Weaker economic data, especially from the disappointing jobs numbers, and another Eurozone scare dragged on equity exchange traded funds in April. Meanwhile, fixed-income funds helped picked up the slack as investors maintained a “risk-off” safety net.
At the end of April, total assets in U.S.-listed ETF and exchange traded note products totaled about $1.204 billion, an increase of 6% year-over-year, according to the ETF Industry Association. [ETF Performance Report: April Showers]
ETPs brought in $3 billion in April, bringing year-to-date inflows to $58.9 billion, which is already higher than $50.7 billion in inflows for all of 2011.
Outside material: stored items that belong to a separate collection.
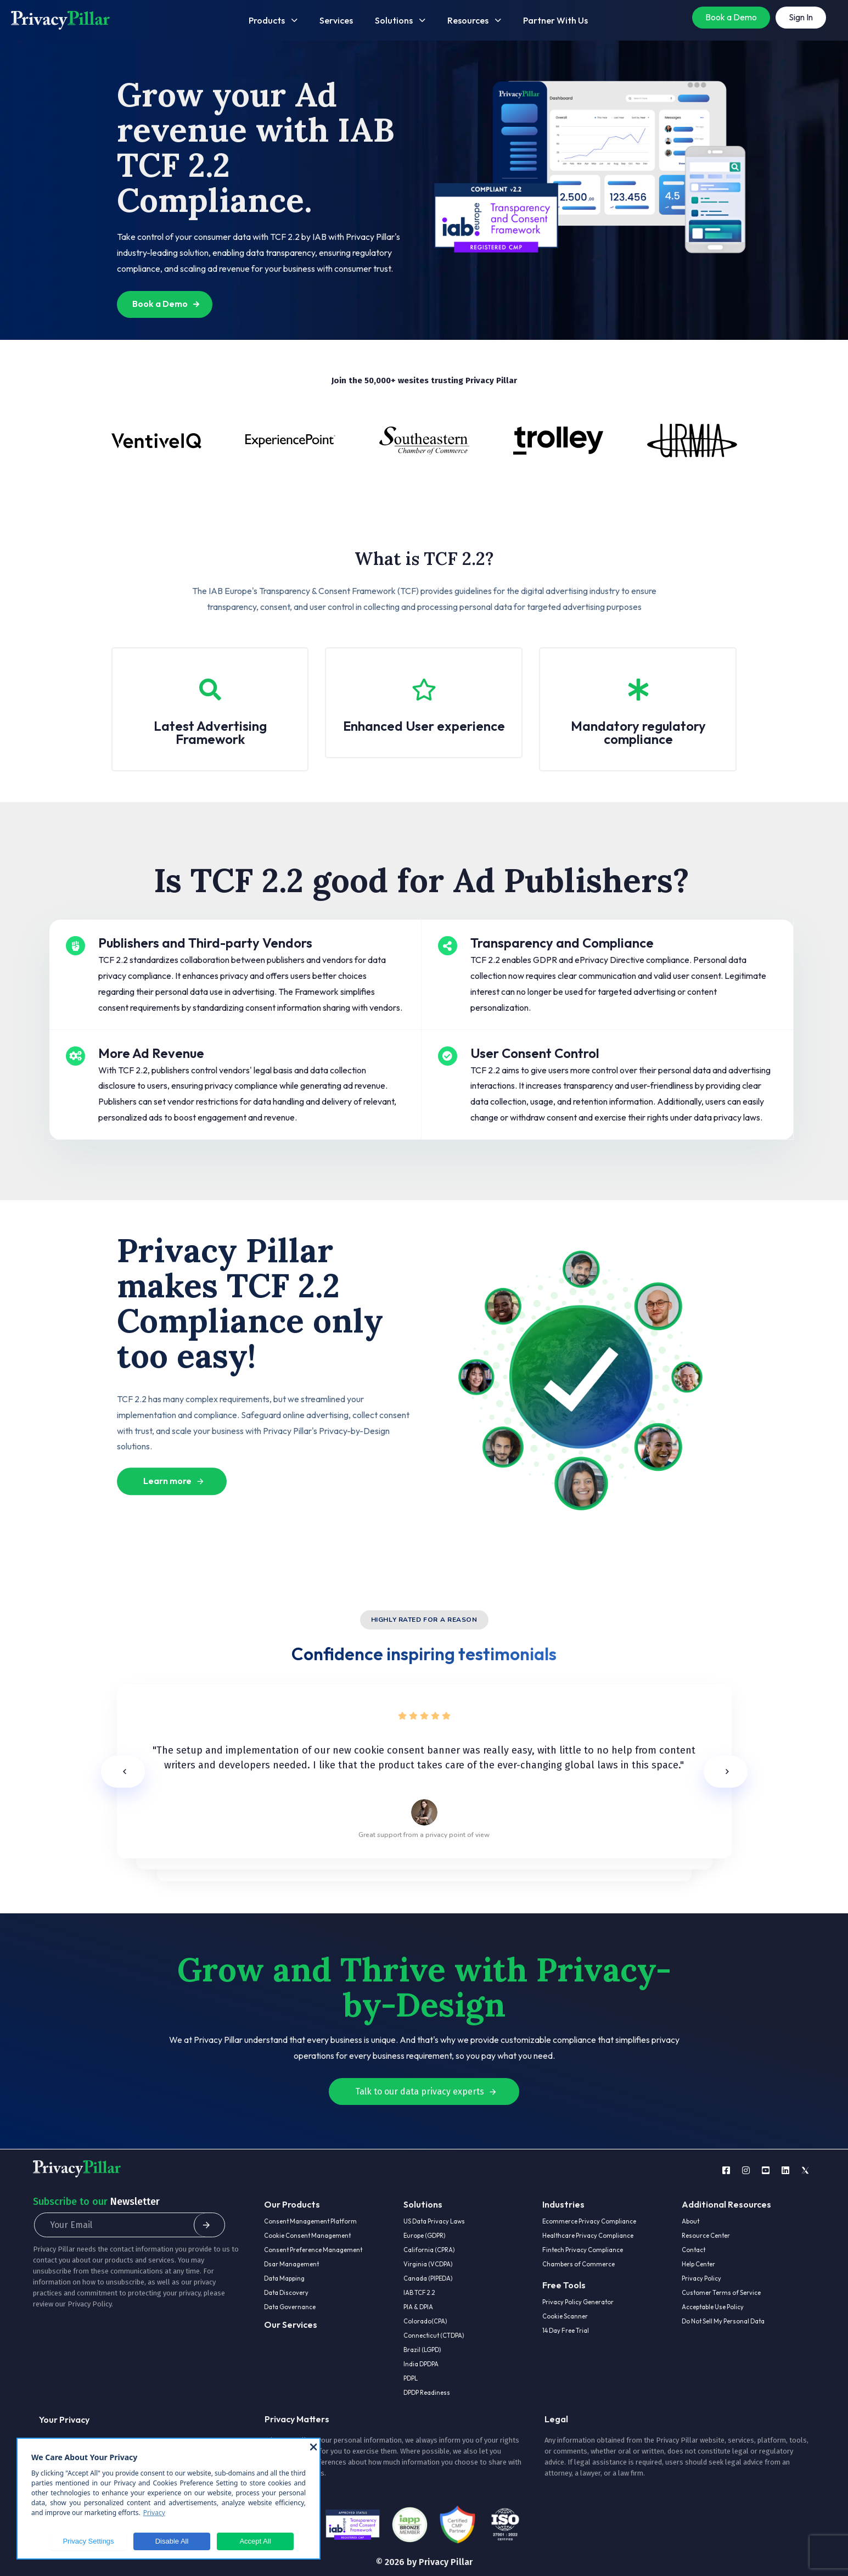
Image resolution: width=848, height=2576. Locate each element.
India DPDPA (421, 2364)
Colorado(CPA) (425, 2321)
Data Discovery (286, 2293)
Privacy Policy (89, 2304)
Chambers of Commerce (578, 2264)
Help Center (698, 2264)
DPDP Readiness (426, 2392)
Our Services (290, 2324)
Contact (693, 2250)
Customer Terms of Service (721, 2293)
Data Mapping (284, 2278)
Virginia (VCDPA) (427, 2264)
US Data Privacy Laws (434, 2221)
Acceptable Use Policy (713, 2307)
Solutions (400, 20)
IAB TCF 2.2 (419, 2293)
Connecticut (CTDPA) (433, 2335)
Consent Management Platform (310, 2221)
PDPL (410, 2378)
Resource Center (706, 2235)
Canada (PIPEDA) (427, 2278)
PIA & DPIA (418, 2307)
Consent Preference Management (313, 2250)
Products (273, 20)
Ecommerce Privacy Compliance (589, 2221)
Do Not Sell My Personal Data (723, 2321)
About (690, 2221)
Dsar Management (291, 2264)
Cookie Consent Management (307, 2235)
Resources (474, 20)
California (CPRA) (428, 2250)
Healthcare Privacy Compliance (587, 2235)
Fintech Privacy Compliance (582, 2250)
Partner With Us (555, 20)
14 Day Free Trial (565, 2330)
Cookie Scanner (565, 2316)
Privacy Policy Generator (578, 2302)
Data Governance (290, 2307)
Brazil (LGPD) (422, 2350)
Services (336, 20)
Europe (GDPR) (424, 2235)
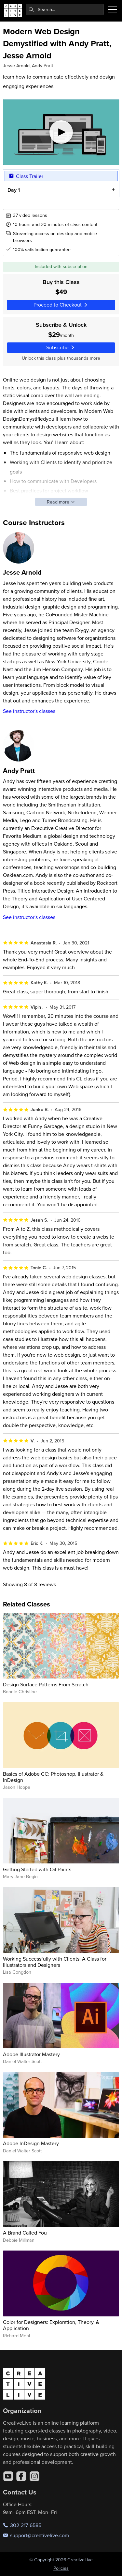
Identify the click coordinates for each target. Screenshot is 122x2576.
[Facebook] (21, 2476)
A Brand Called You (25, 2232)
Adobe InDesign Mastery (31, 2143)
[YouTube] (8, 2476)
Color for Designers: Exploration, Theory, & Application (51, 2325)
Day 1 (13, 190)
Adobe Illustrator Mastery (31, 2054)
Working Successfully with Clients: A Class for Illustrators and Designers (54, 1961)
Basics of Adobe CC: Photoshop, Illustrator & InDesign (53, 1777)
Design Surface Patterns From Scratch (45, 1684)
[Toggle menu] (112, 9)
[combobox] (64, 9)
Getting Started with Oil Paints (37, 1869)
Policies (61, 2568)
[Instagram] (34, 2476)
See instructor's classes (29, 711)
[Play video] (61, 132)
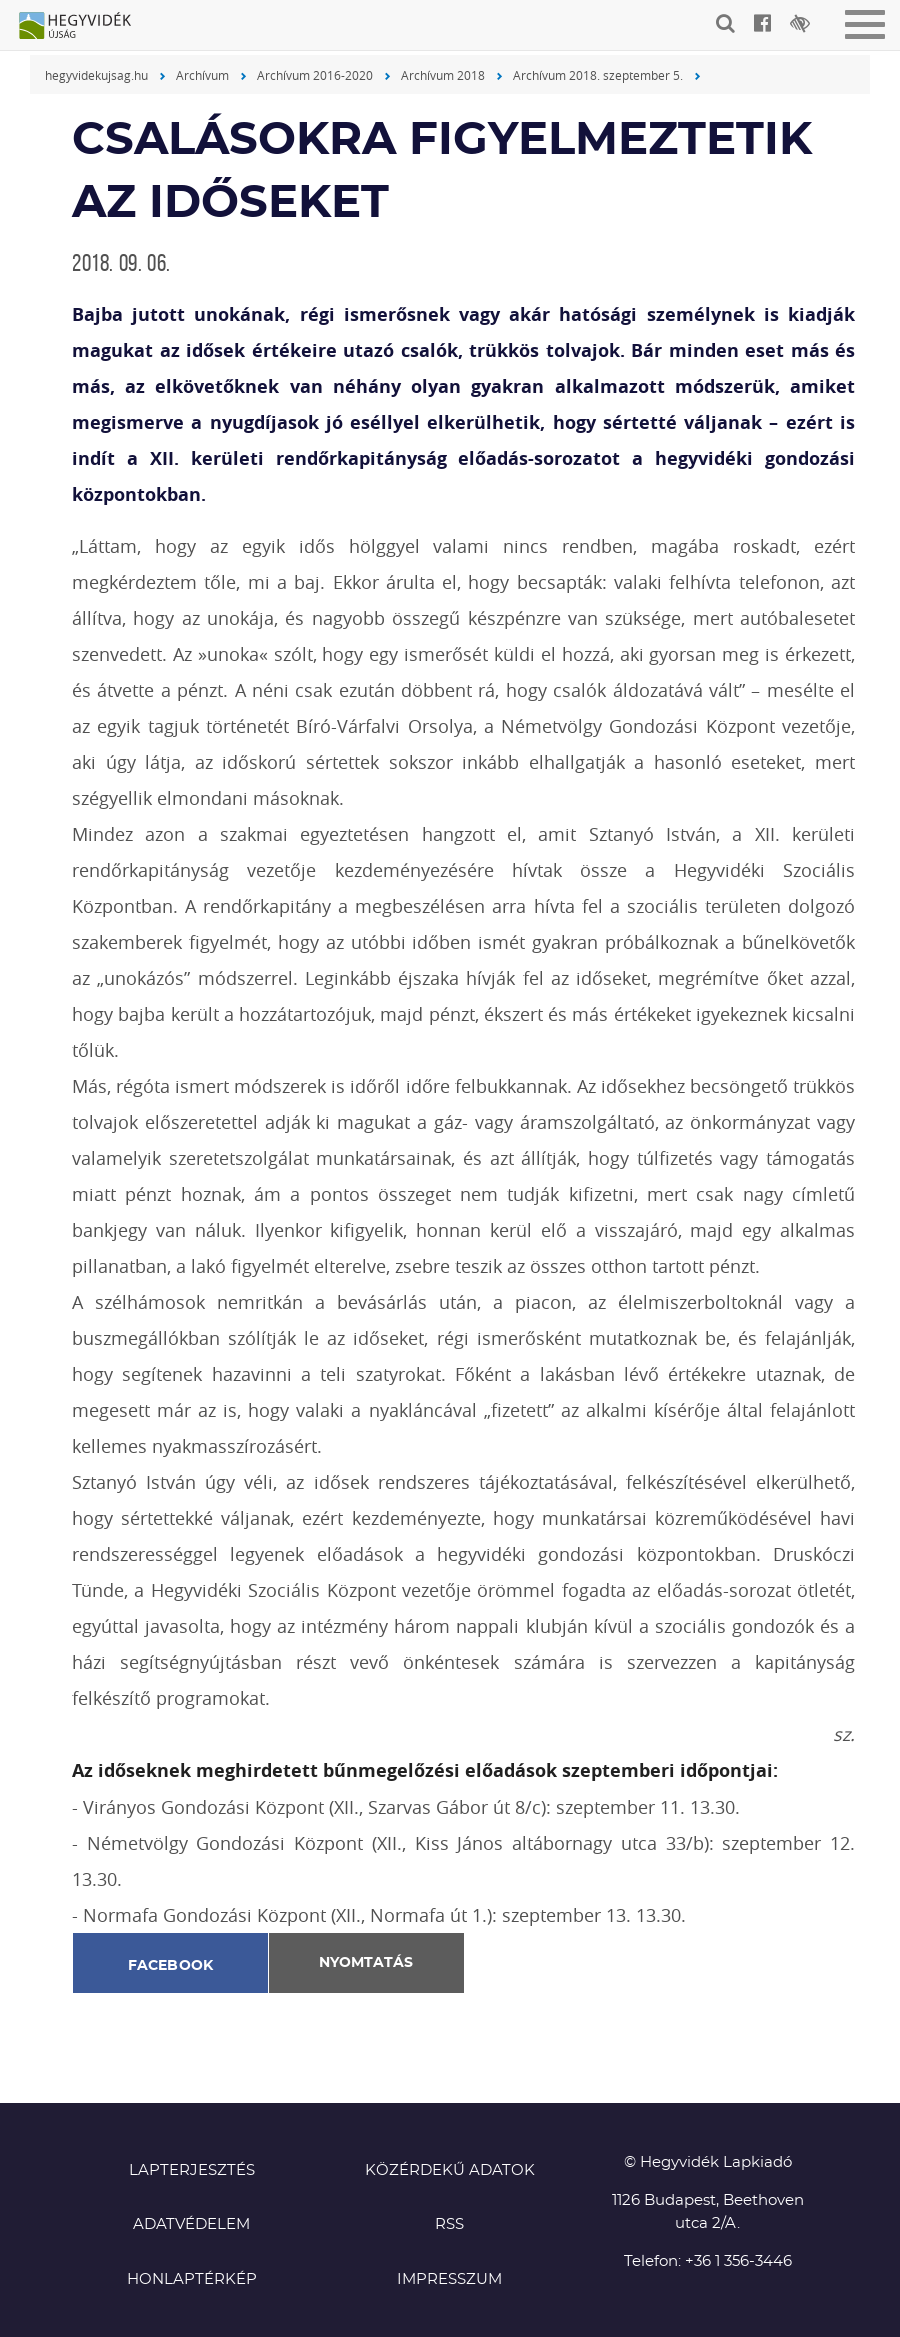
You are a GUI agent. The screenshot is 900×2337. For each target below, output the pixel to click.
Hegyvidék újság (85, 27)
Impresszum (449, 2279)
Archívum (202, 75)
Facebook (171, 1966)
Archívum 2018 (443, 75)
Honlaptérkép (192, 2279)
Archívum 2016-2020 (315, 75)
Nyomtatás (366, 1963)
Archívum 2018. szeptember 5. (598, 75)
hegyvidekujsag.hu (96, 75)
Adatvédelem (191, 2224)
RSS (449, 2224)
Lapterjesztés (192, 2170)
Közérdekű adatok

Listed trading volumes continue to decline, but average daily volumes for ETFs have risen 0.5% year-to-date, compared to the same period last year, writes Nicholas Colas, Chief Market Strategist at ConvergEx, in a research note.
“Exchange Traded Funds have been one of the few real bright spots in the world of asset management over the past few tumultuous years for the business,” Colas writes. ” The domestic ETF industry is essentially the Energizer Bunny of the U.S. capital market – asset growth keeps going and going.”
Fixed-income ETPs continued to draw in heavy flows, adding almost $5 billion in new assets, which marks the 16th consecutive month of new inflows. However, outflows in risky assets, such as the the $1.2 billion from U.S. equity ETPs and $1 billion drain in commodities, offset some of the overall gains.